A França disse na segunda-feira que um suposto petroleiro russo foi apreendido no Atlântico no fim de semana, a última apreensão desse tipo destinada a combater a “frota sombra” imposta por Moscou, imposta por sanções.
O presidente Emmanuel Macron disse que Thakur foi detido em águas internacionais na manhã de domingo com a ajuda da Grã-Bretanha e de outros parceiros.
Segundo as autoridades francesas, o petroleiro foi interceptado quando partia de Murmansk, no noroeste da Rússia.
Um porta-voz da Prefeitura Marítima disse que o navio ostentava uma bandeira falsa dos Camarões e se dirigia para Limbe, uma cidade costeira a oeste do país africano.
“É inaceitável que o navio viole as sanções internacionais, viole a lei do mar e financie a guerra que a Rússia tem travado contra a Ucrânia há mais de quatro anos”, disse Macron.
“Estes navios, que não cumprem as regras mais básicas da navegação marítima, representam também uma ameaça ao ambiente e à segurança de todos”, acrescentou, publicando um vídeo que disse ter sido apreendido, mostrando comandos a fazer rapel de um helicóptero para um navio.
Acrescentou: “Esta operação foi realizada no Atlântico, em águas internacionais, com o apoio de vários parceiros, incluindo o Reino Unido”.
A Prefeitura Marítima do Atlântico disse que o navio ficou encalhado a mais de 400 milhas náuticas a oeste da Bretanha.
Tagore foi preso em águas internacionais na manhã de domingo com a ajuda da Grã-Bretanha e outros aliados
Segundo as autoridades francesas, o petroleiro foi interceptado quando navegava de Murmansk, no noroeste da Rússia.
Emmanuel Macron disse que o Reino Unido ajudou a França no embarque do Tegor
“Um exame dos documentos confirmou suspeitas de irregularidades no hasteamento da bandeira”, disse a prefeitura.
A prefeitura marítima disse que o navio, que tinha 23 tripulantes, estava sendo “rebocado para um ponto de ancoragem pela Marinha Francesa para futuras verificações”.
Guillaume Le Rasle, porta-voz da Prefeitura Marítima do Atlântico, disse que o petroleiro estava sob sanções da UE e dos EUA.
“Era um navio conhecido e rastreado”, disse ele.
“Foi decidido movê-lo no domingo à noite”, disse ele. ‘O objetivo do desvio é verificar a validade de sua bandeira.’
O petroleiro, que mudava de bandeira frequentemente, estava “quase vazio” no momento do embarque, acrescentou.
A última vez que enviou um sinal do Sistema de Identificação Automática (AIS), há uma semana, o Tagor navegava ao largo da costa norueguesa e arvorava bandeira malgaxe, segundo rastreadores de tráfego marítimo.
Os navios da “Frota Sombria” mudam frequentemente a bandeira que arvoram, uma prática conhecida como salto de bandeira, ou utilizam registos ilegais para evitar o rastreio.
Desde Setembro, a França embarcou em mais três navios que se acredita pertencerem à “Frota Sombria” da Rússia.
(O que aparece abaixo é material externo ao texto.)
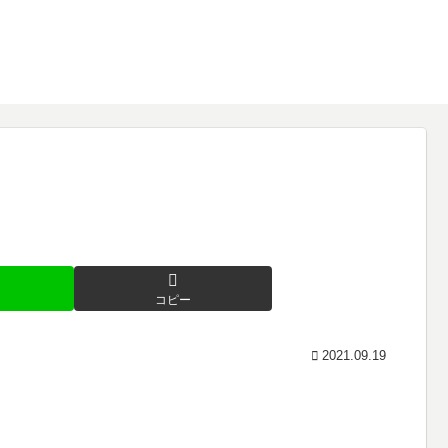
コピー
2021.09.19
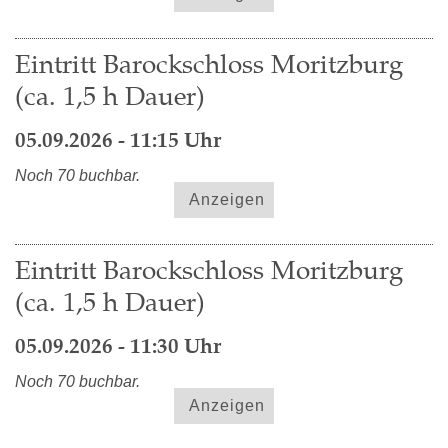
Eintritt Barockschloss Moritzburg
(ca. 1,5 h Dauer)
05.09.2026 - 11:15 Uhr
Noch 70 buchbar.
Anzeigen
Eintritt Barockschloss Moritzburg
(ca. 1,5 h Dauer)
05.09.2026 - 11:30 Uhr
Noch 70 buchbar.
Anzeigen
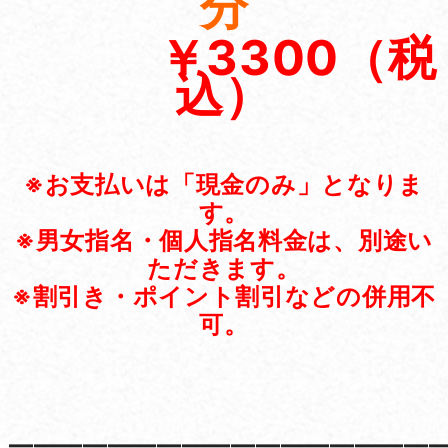
分
￥3300（税
込）
※お支払いは「現金のみ」となりま
す。
※男女指名・個人指名料金は、別途い
ただきます。
※割引き・ポイント割引などの併用不
可。
——————————————————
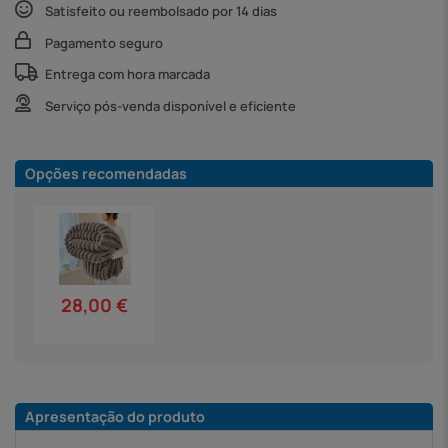
Satisfeito ou reembolsado por 14 dias
Pagamento seguro
Entrega com hora marcada
Serviço pós-venda disponível e eficiente
Opções recomendadas
28,00 €
Apresentação do produto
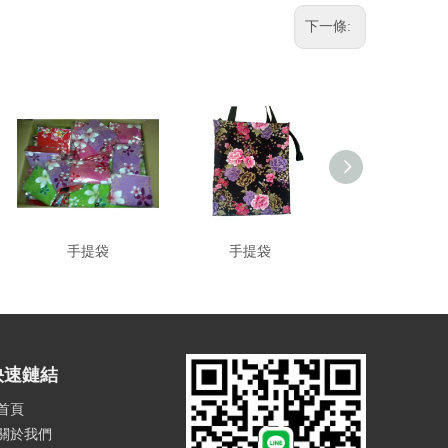
下一條:
手提袋
手提袋
手提袋
快速鏈結
首頁
關於我們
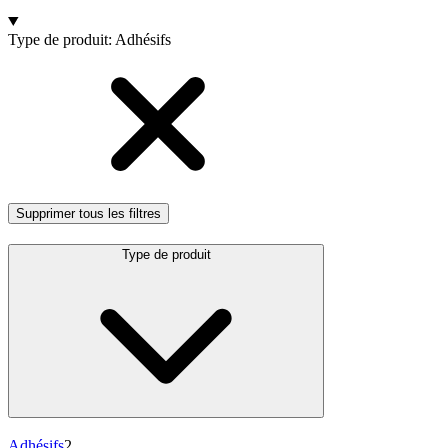
Products
Type de produit
:
Adhésifs
Supprimer tous les filtres
Type de produit
Adhésifs
2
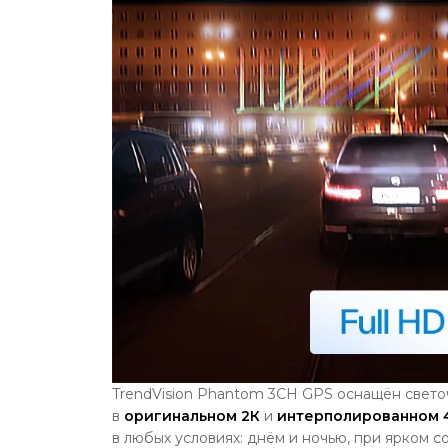
TrendVision Phantom 3CH GPS оснащён светоч
в
оригинальном
2К
и
интерполированном
в любых условиях: днём и ночью, при ярком 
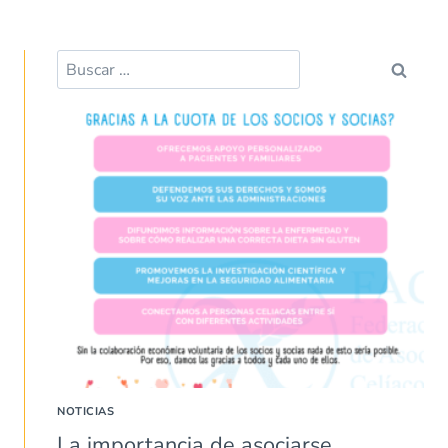
NOTICIAS
La importancia de asociarse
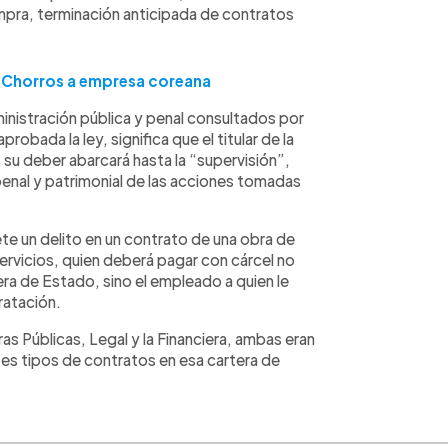
pra, terminación anticipada de contratos
s Chorros a empresa coreana
istración pública y penal consultados por
robada la ley, significa que el titular de la
s su deber abarcará hasta la “supervisión”,
penal y patrimonial de las acciones tomadas
e un delito en un contrato de una obra de
ervicios, quien deberá pagar con cárcel no
tera de Estado, sino el empleado a quien le
ratación.
as Públicas, Legal y la Financiera, ambas eran
ntes tipos de contratos en esa cartera de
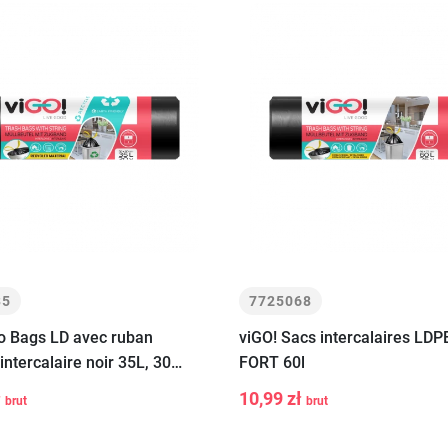
35
7725068
o Bags LD avec ruban
viGO! Sacs intercalaires LD
intercalaire noir 35L, 30
FORT 60l
+
-
+
Ajouter au
Ajouter a
ł
10,99 zł
brut
brut
panier
panier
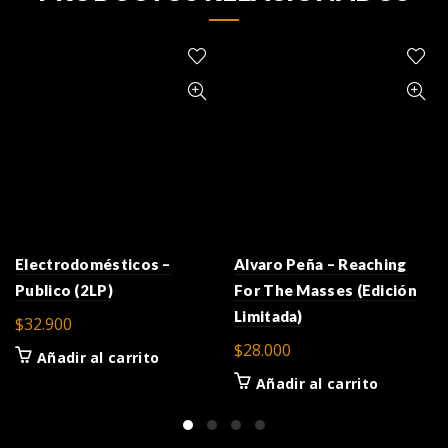
Electrodomésticos –
Alvaro Peña – Reaching
Publico (2LP)
For The Masses (Edición
Limitada)
$
32.900
$
28.000
Añadir al carrito
Añadir al carrito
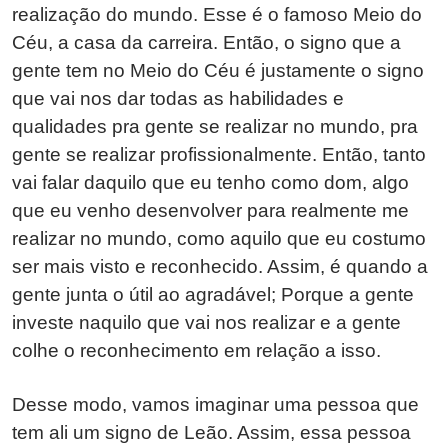
realização do mundo. Esse é o famoso Meio do
Céu, a casa da carreira. Então, o signo que a
gente tem no Meio do Céu é justamente o signo
que vai nos dar todas as habilidades e
qualidades pra gente se realizar no mundo, pra
gente se realizar profissionalmente. Então, tanto
vai falar daquilo que eu tenho como dom, algo
que eu venho desenvolver para realmente me
realizar no mundo, como aquilo que eu costumo
ser mais visto e reconhecido. Assim, é quando a
gente junta o útil ao agradável; Porque a gente
investe naquilo que vai nos realizar e a gente
colhe o reconhecimento em relação a isso.
Desse modo, vamos imaginar uma pessoa que
tem ali um signo de Leão. Assim, essa pessoa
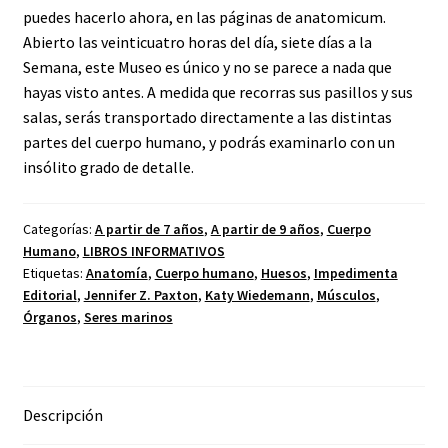
puedes hacerlo ahora, en las páginas de anatomicum.
Abierto las veinticuatro horas del día, siete días a la
Semana, este Museo es único y no se parece a nada que
hayas visto antes. A medida que recorras sus pasillos y sus
salas, serás transportado directamente a las distintas
partes del cuerpo humano, y podrás examinarlo con un
insólito grado de detalle.
Categorías:
A partir de 7 años
,
A partir de 9 años
,
Cuerpo
Humano
,
LIBROS INFORMATIVOS
Etiquetas:
Anatomía
,
Cuerpo humano
,
Huesos
,
Impedimenta
Editorial
,
Jennifer Z. Paxton
,
Katy Wiedemann
,
Músculos
,
Órganos
,
Seres marinos
Descripción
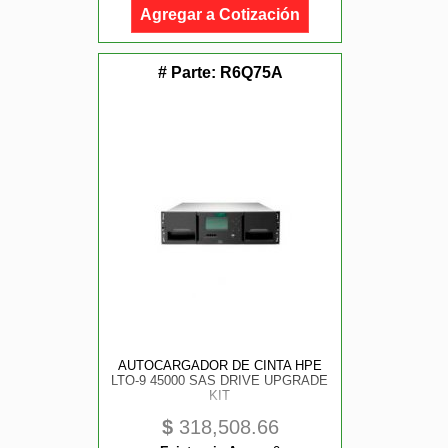
Agregar a Cotización
# Parte:
R6Q75A
AUTOCARGADOR DE CINTA HPE
LTO-9 45000 SAS DRIVE UPGRADE
KIT
$
318,508.66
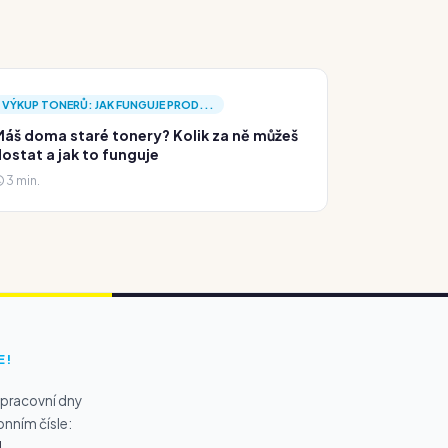
VÝKUP TONERŮ: JAK FUNGUJE PROD...
áš doma staré tonery? Kolik za ně můžeš
ostat a jak to funguje
3 min.
E!
 pracovní dny
onním čísle:
1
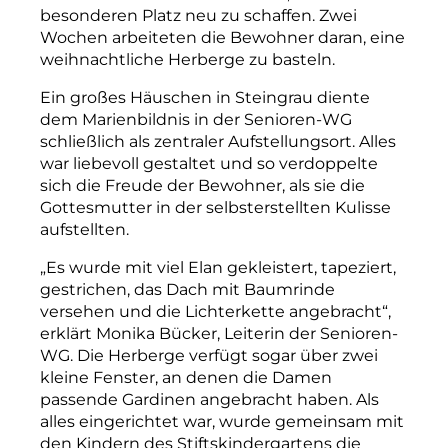
besonderen Platz neu zu schaffen. Zwei
Wochen arbeiteten die Bewohner daran, eine
weihnachtliche Herberge zu basteln.
Ein großes Häuschen in Steingrau diente
dem Marienbildnis in der Senioren-WG
schließlich als zentraler Aufstellungsort. Alles
war liebevoll gestaltet und so verdoppelte
sich die Freude der Bewohner, als sie die
Gottesmutter in der selbsterstellten Kulisse
aufstellten.
„Es wurde mit viel Elan gekleistert, tapeziert,
gestrichen, das Dach mit Baumrinde
versehen und die Lichterkette angebracht“,
erklärt Monika Bücker, Leiterin der Senioren-
WG. Die Herberge verfügt sogar über zwei
kleine Fenster, an denen die Damen
passende Gardinen angebracht haben. Als
alles eingerichtet war, wurde gemeinsam mit
den Kindern des Stiftskindergartens die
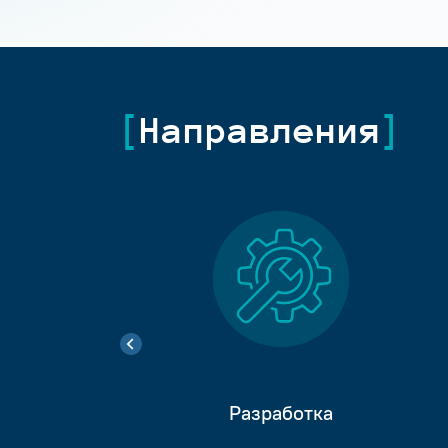
Направления
Разработка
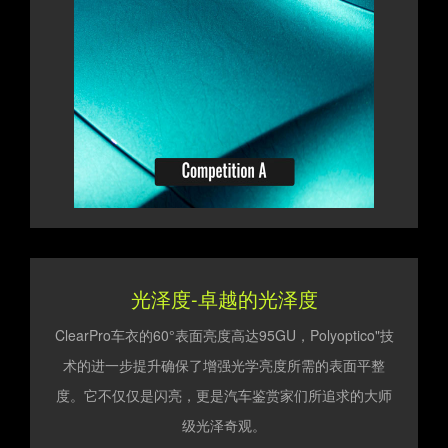
光泽度-卓越的光泽度
ClearPro车衣的60°表面亮度高达95GU，Polyoptico"技
术的进一步提升确保了增强光学亮度所需的表面平整
度。它不仅仅是闪亮，更是汽车鉴赏家们所追求的大师
级光泽奇观。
Os navios foram autorizados a navegar depois que os proprietários pagaram multas.
Em setembro, a marinha francesa embarcou em Boracay, que reivindicou a bandeira do Benin. O seu capitão chinês foi julgado à revelia e um tribunal francês emitiu um mandado de prisão e uma pena de prisão de um ano contra ele em Março.
Em Janeiro, as forças francesas apreenderam outro suposto petroleiro russo, o Grinch, e em Março, o Dena, que navegava de Murmansk sob a bandeira de Moçambique, foi detido em Marselha.
Em Abril, a França anunciou planos para duplicar as multas para os navios que não arvorem a bandeira ou se recusem a cumprir.
Vários países ocidentais impuseram sanções a centenas de navios da “frota sombra” da Rússia, em antecipação à invasão da Ucrânia pela Rússia em 2022.
Cerca de 600 navios suspeitos de fazerem parte da “frota paralela” da Rússia estão sujeitos a sanções da UE.
O líder russo Vladimir Putin condenou a apreensão de navios ligados à Rússia como “pirataria”.
O Daily Mail entrou em contato com o Ministério da Defesa do Reino Unido para comentar.